Utah Supreme Court

Can unwed fathers protect parental rights in interstate adoptions? Nevares v. M.L.S. Explained

2015 UT 34
No. 20120763
February 6, 2015
Reversed

Summary

Bobby Nevares filed a paternity petition after learning his child was born in Utah and placed for adoption, despite having no knowledge of the mother’s plans to come to Utah. The district court granted summary judgment against Nevares, finding he failed to establish parental rights under Colorado law as required by Utah Code section 78B-6-122.

Analysis

In Nevares v. M.L.S., the Utah Supreme Court addressed the complex intersection of interstate adoption law and paternal rights. Bobby Nevares had a brief sexual relationship with M.L.S. in Colorado, resulting in pregnancy. When M.L.S. informed Nevares of her pregnancy in August, she indicated plans to place the child for adoption. Nevares visited a Colorado adoption agency and filled out forms indicating his intent to contest any adoption.

Unknown to Nevares, M.L.S. traveled to Utah where she gave birth and placed the child for adoption. Two days after learning of the birth, Nevares filed a paternity petition in Utah district court. The respondents moved for summary judgment on two grounds: first, that the child was conceived through conduct constituting a sexual offense under Utah law, and second, that Nevares failed to establish paternal rights in Colorado as required by Utah Code section 78B-6-122.

The Utah Supreme Court reversed the district court’s summary judgment.
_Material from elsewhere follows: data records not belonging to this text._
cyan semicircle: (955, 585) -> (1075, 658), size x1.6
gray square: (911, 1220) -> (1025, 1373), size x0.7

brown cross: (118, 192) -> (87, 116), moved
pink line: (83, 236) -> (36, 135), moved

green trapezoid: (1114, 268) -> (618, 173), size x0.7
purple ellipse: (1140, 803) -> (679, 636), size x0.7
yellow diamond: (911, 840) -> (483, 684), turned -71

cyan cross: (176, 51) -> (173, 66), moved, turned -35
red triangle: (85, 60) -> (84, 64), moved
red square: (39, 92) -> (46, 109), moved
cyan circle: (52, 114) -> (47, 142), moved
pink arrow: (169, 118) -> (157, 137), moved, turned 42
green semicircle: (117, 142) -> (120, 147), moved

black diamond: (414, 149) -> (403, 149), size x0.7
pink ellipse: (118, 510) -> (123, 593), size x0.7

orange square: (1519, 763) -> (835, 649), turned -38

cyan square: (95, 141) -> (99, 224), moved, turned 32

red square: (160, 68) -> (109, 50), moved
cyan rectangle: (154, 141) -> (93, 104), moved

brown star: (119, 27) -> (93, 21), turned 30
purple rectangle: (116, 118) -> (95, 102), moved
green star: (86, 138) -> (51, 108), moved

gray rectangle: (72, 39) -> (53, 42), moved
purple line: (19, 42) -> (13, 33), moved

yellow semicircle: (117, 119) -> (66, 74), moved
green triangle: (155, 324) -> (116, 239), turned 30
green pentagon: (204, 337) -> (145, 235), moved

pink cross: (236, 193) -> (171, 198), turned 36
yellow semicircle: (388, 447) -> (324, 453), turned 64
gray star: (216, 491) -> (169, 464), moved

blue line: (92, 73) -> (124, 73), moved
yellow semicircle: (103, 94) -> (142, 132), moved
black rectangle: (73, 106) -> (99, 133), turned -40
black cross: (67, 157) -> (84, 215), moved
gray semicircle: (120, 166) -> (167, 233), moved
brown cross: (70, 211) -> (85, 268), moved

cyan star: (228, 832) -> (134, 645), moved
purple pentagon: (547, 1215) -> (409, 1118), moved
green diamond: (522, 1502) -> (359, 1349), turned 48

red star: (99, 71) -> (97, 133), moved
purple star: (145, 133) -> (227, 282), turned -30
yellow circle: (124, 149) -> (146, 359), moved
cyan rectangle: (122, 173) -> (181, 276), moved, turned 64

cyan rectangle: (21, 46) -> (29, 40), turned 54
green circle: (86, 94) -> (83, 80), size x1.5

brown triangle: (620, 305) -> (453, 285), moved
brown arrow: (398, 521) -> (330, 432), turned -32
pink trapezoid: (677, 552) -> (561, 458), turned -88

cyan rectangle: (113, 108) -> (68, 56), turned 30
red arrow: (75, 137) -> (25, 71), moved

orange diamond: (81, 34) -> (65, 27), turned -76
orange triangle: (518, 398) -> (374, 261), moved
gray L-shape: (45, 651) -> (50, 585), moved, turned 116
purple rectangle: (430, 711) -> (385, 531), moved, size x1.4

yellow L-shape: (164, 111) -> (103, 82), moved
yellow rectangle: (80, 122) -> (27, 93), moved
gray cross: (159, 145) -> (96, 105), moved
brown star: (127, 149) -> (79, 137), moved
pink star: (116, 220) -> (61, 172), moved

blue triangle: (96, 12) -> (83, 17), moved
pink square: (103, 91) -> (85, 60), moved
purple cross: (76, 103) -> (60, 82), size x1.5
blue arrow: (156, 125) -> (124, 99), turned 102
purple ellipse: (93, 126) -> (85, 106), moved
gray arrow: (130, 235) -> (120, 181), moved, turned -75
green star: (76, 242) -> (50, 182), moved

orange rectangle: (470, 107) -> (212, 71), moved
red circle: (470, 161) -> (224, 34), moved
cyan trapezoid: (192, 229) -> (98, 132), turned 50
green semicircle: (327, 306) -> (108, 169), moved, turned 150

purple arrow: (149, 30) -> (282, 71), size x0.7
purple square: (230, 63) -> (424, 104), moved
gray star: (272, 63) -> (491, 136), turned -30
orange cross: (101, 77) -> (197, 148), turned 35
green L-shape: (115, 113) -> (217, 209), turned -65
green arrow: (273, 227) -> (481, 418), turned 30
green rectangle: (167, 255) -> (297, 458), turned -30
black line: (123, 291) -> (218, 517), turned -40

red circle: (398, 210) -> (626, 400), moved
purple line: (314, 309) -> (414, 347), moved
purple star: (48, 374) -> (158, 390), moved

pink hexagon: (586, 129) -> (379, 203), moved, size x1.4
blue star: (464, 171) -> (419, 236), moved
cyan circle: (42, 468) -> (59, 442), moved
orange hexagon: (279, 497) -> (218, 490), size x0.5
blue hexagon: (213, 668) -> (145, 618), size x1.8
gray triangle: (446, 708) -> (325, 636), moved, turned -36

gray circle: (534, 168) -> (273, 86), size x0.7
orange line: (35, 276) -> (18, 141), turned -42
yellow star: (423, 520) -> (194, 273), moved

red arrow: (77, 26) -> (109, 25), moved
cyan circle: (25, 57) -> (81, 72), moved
The court interpreted Utah Code section 78B-6-122(1)(c)(i)(B) as merely incorporating Colorado law by reference, requiring only compliance with Colorado’s requirements for establishing paternal rights. Since Colorado law presumes an unwed father’s parental rights remain intact unless terminated through proper notice and hearing procedures, and no such proceeding occurred, Nevares’s rights were preserved.

Regarding Utah Code section 78B-6-111, which bars fathers whose children were conceived through sexual offenses, the court held this provision applies only to conduct with a jurisdictional connection to Utah. The court relied on three principles: the statute’s “regardless” clause suggesting all prerequisites for formal charges must be met, the presumption against extraterritorial application of statutes, and constitutional avoidance given serious due process concerns about applying Utah law to conduct wholly outside the state.

This decision provides important guidance for practitioners handling interstate adoption cases, emphasizing that Utah law will not impose requirements beyond those of the relevant out-of-state jurisdiction when fathers lack knowledge of Utah proceedings.

Original Opinion

Link to Original Case

Case Details

Case Name

Nevares v. M.L.S.

Citation

2015 UT 34

Court

Utah Supreme Court

Case Number

No. 20120763

Date Decided

February 6, 2015

Outcome

Reversed

Holding

Utah Code section 78B-6-122 merely requires compliance with the requirements of the mother’s home state law to protect a father’s interests, and Utah Code section 78B-6-111 does not apply to sexual activity between non-Utahns outside of Utah lacking jurisdictional connection to Utah.

Standard of Review

Summary judgment reviewed de novo

Practice Tip

When representing unwed fathers in interstate adoption cases, ensure compliance with the requirements of the mother’s last state of residence rather than attempting to satisfy optional paternity procedures.